Go over the records and copy every line with the string "товаров".
------ DATA RECORDS
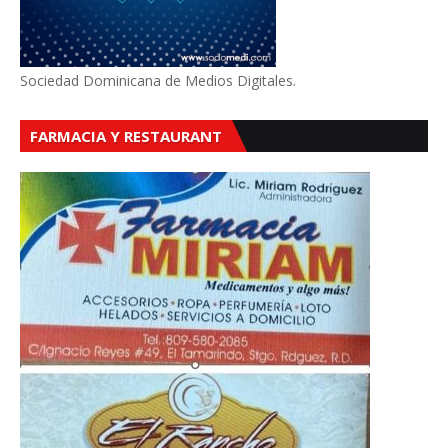
Sociedad Dominicana de Medios Digitales.
FARMACIA Y RESTAURANT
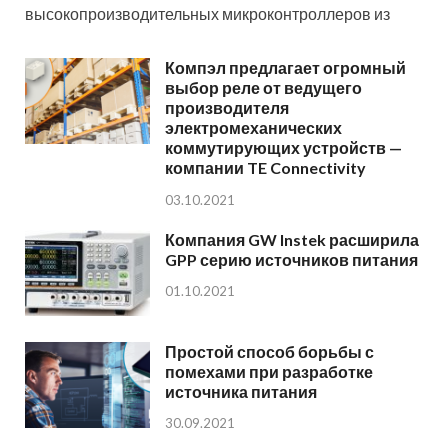
высокопроизводительных микроконтроллеров из
Компэл предлагает огромный
выбор реле от ведущего
производителя
электромеханических
коммутирующих устройств —
компании TE Connectivity
03.10.2021
Компания GW Instek расширила
GPP серию источников питания
01.10.2021
Простой способ борьбы с
помехами при разработке
источника питания
30.09.2021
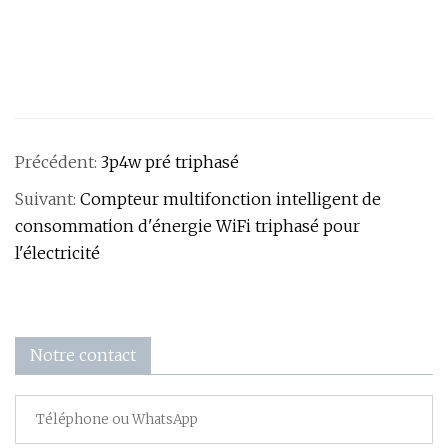
Précédent:
3p4w pré triphasé
Suivant:
Compteur multifonction intelligent de
consommation d'énergie WiFi triphasé pour
l'électricité
Notre contact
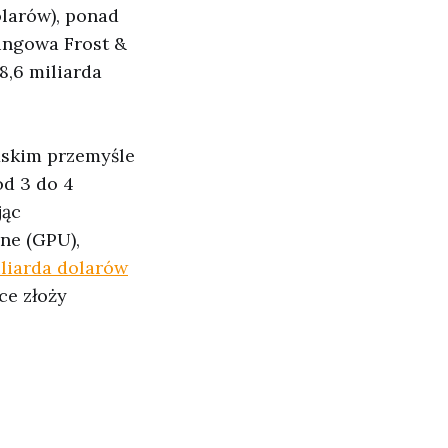
olarów), ponad
tingowa Frost &
8,6 miliarda
ńskim przemyśle
od 3 do 4
jąc
ne (GPU),
iliarda dolarów
ce złoży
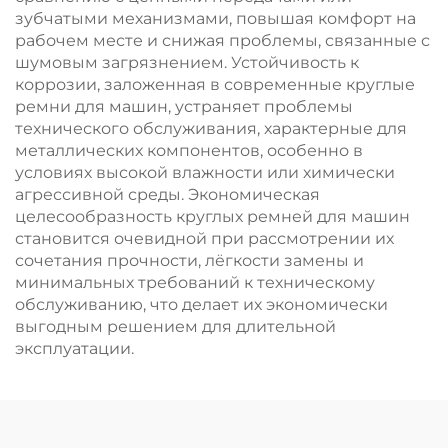
зубчатыми механизмами, повышая комфорт на
рабочем месте и снижая проблемы, связанные с
шумовым загрязнением. Устойчивость к
коррозии, заложенная в современные круглые
ремни для машин, устраняет проблемы
технического обслуживания, характерные для
металлических компонентов, особенно в
условиях высокой влажности или химически
агрессивной среды. Экономическая
целесообразность круглых ремней для машин
становится очевидной при рассмотрении их
сочетания прочности, лёгкости замены и
минимальных требований к техническому
обслуживанию, что делает их экономически
выгодным решением для длительной
эксплуатации.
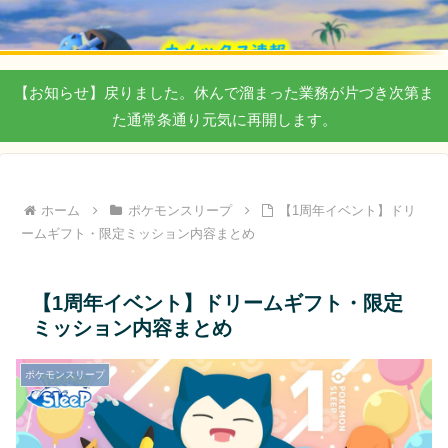
【お知らせ】戻りました。休んで溜まった業務が片づき次第ま
た通常条通り元気に再開します。
ホーム
ポケモンスリープ
【1周年イベント】ドリ
ームギフト・限定ミッション内容まとめ
【1周年イベント】ドリームギフト・限定
ミッション内容まとめ
ポケモンスリープ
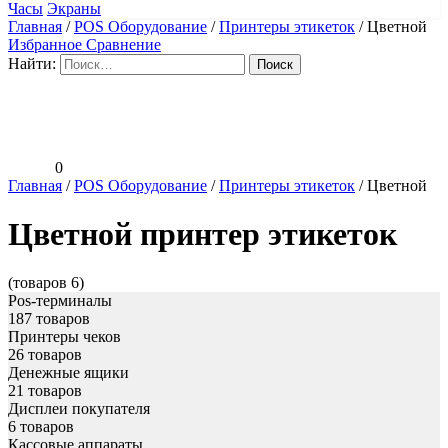
Часы
Экраны
Главная
/
POS Оборудование
/
Принтеры этикеток
/
Цветной
Избранное
Сравнение
Найти:
0
Главная
/
POS Оборудование
/
Принтеры этикеток
/
Цветной
Цветной принтер этикеток
(товаров 6)
Pos-терминалы
187 товаров
Принтеры чеков
26 товаров
Денежные ящики
21 товаров
Дисплеи покупателя
6 товаров
Кассовые аппараты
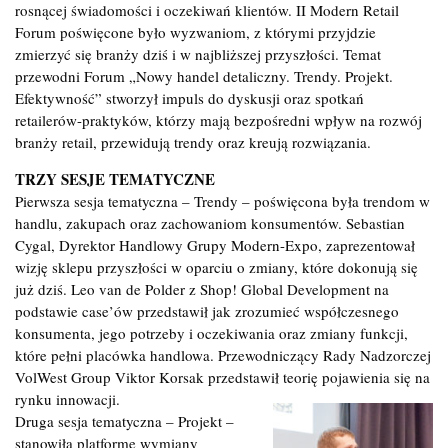
rosnącej świadomości i oczekiwań klientów. II Modern Retail
Forum poświęcone było wyzwaniom, z którymi przyjdzie
zmierzyć się branży dziś i w najbliższej przyszłości. Temat
przewodni Forum „Nowy handel detaliczny. Trendy. Projekt.
Efektywność” stworzył impuls do dyskusji oraz spotkań
retailerów-praktyków, którzy mają bezpośredni wpływ na rozwój
branży retail, przewidują trendy oraz kreują rozwiązania.
TRZY SESJE TEMATYCZNE
Pierwsza sesja tematyczna – Trendy – poświęcona była trendom w
handlu, zakupach oraz zachowaniom konsumentów. Sebastian
Cygal, Dyrektor Handlowy Grupy Modern-Expo, zaprezentował
wizję sklepu przyszłości w oparciu o zmiany, które dokonują się
już dziś. Leo van de Polder z Shop! Global Development na
podstawie case’ów przedstawił jak zrozumieć współczesnego
konsumenta, jego potrzeby i oczekiwania oraz zmiany funkcji,
które pełni placówka handlowa. Przewodniczący Rady Nadzorczej
VolWest Group Viktor Korsak przedstawił teorię pojawienia się na
rynku innowacji.
Druga sesja tematyczna – Projekt –
stanowiła platformę wymiany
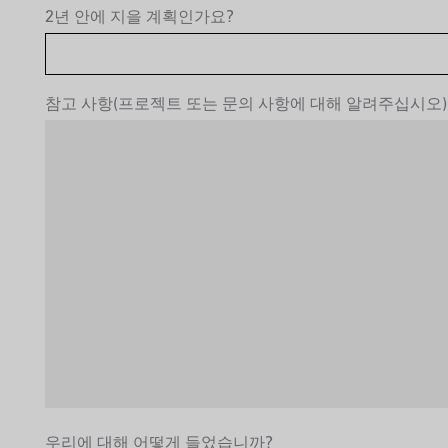
2년 안에 지을 계획인가요?
참고 사항(프로젝트 또는 문의 사항에 대해 알려주십시오)
우리에 대해 어떻게 들었습니까?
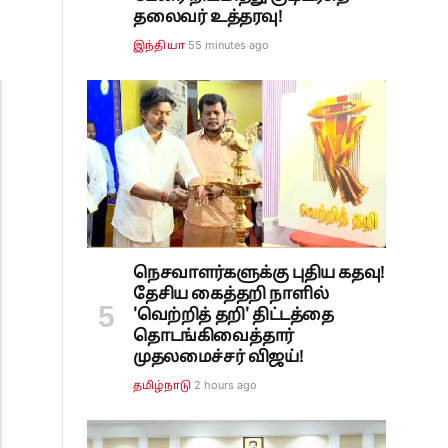
தலைவர் உத்தரவு!
55 minutes ago
இந்தியா
நெசவாளர்களுக்கு புதிய கதவு!
தேசிய கைத்தறி நாளில்
'வெற்றித் தறி' திட்டத்தை
தொடங்கிவைத்தார்
முதலமைச்சர் விஜய்!
2 hours ago
தமிழ்நாடு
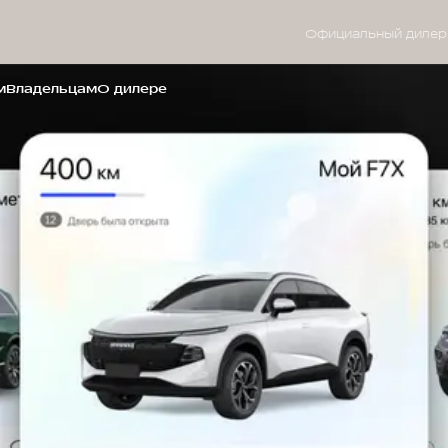
Официальный дилер
м
Владельцам
О дилере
------------
> **TASK RESULT**
(товаров 6)
187 товаров
26 товаров
21 товаров
6 товаров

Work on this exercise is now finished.